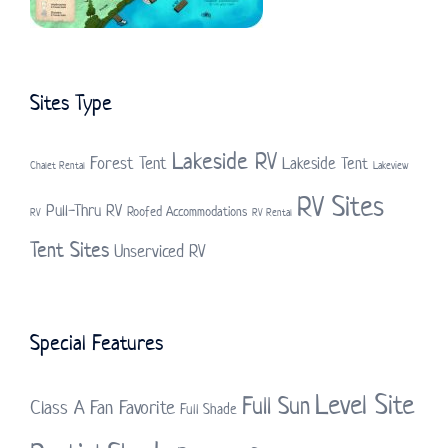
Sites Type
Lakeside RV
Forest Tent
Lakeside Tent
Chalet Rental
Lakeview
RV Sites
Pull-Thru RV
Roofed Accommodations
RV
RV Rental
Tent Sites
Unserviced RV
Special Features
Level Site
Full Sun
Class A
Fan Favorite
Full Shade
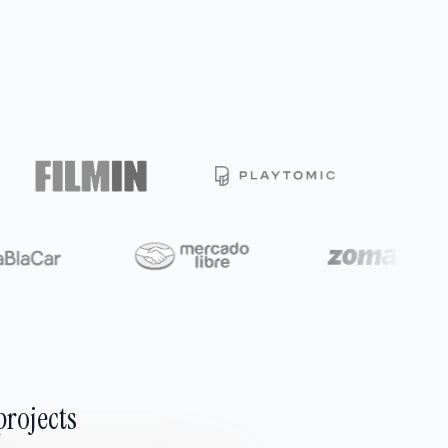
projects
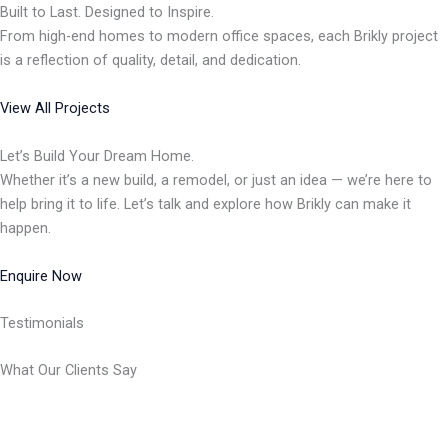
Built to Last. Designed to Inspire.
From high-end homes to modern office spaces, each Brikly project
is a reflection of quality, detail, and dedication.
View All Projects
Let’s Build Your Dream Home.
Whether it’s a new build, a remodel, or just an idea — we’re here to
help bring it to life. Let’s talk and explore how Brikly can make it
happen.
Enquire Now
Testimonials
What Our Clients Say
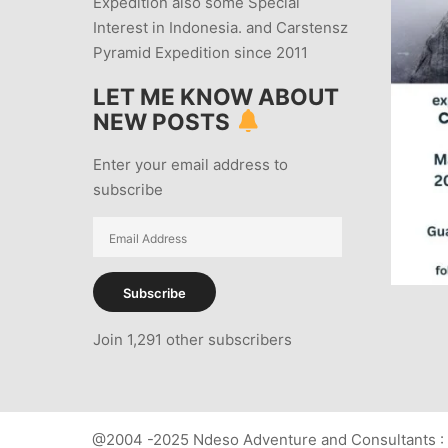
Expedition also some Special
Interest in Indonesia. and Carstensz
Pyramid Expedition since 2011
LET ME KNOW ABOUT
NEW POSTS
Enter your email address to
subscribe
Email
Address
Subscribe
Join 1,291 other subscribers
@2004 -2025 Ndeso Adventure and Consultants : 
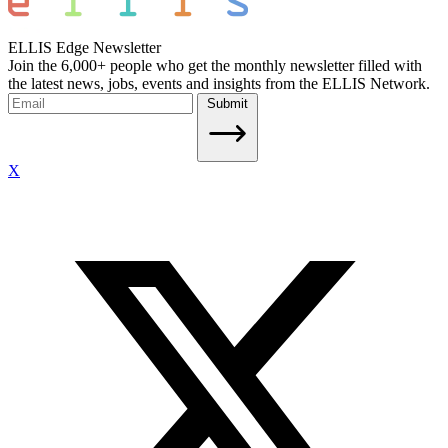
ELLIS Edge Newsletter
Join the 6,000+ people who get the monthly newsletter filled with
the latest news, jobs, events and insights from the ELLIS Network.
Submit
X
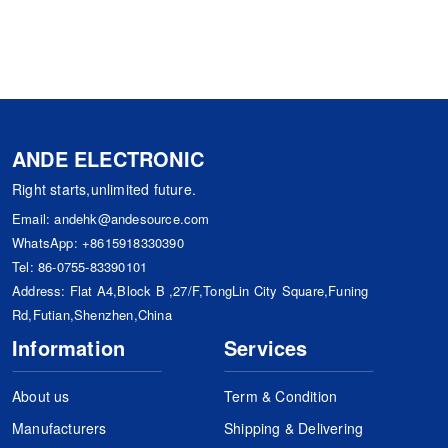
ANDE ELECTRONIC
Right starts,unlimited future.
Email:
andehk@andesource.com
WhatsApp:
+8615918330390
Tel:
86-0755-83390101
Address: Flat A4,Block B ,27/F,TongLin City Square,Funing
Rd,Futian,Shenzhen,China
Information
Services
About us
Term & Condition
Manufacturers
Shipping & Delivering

——

EXERCISE DETAILS
All of the data must be repeated exactly, except for the pictures.

SOLUTION TO THIS EXERCISE
Sites Type
Lakeside RV
Forest Tent
Lakeside Tent
Chalet Rental
Lakeview
RV Sites
Pull-Thru RV
Roofed Accommodations
RV
RV Rental
Tent Sites
Unserviced RV
Special Features
Level Site
Full Sun
Class A
Fan Favorite
Full Shade
projects
Built to Last. Designed to Inspire.
From high-end homes to modern office spaces, each Brikly project
is a reflection of quality, detail, and dedication.
View All Projects
Let’s Build Your Dream Home.
Whether it’s a new build, a remodel, or just an idea — we’re here to
help bring it to life. Let’s talk and explore how Brikly can make it
happen.
Enquire Now
Testimonials
What Our Clients Say
Expedition also some Special
Interest in Indonesia. and Carstensz
Pyramid Expedition since 2011
LET ME KNOW ABOUT
NEW POSTS
Enter your email address to
subscribe
Email
Address
Subscribe
Join 1,291 other subscribers
@2004 -2025 Ndeso Adventure and Consultants : 
ELLIS Edge Newsletter
Join the 6,000+ people who get the monthly newsletter filled with
the latest news, jobs, events and insights from the ELLIS Network.
Submit
X
ANDE ELECTRONIC
Right starts,unlimited future.
Email:
andehk@andesource.com
WhatsApp:
+8615918330390
Tel:
86-0755-83390101
Address: Flat A4,Block B ,27/F,TongLin City Square,Funing
Rd,Futian,Shenzhen,China
Information
Services
About us
Term & Condition
Manufacturers
Shipping & Delivering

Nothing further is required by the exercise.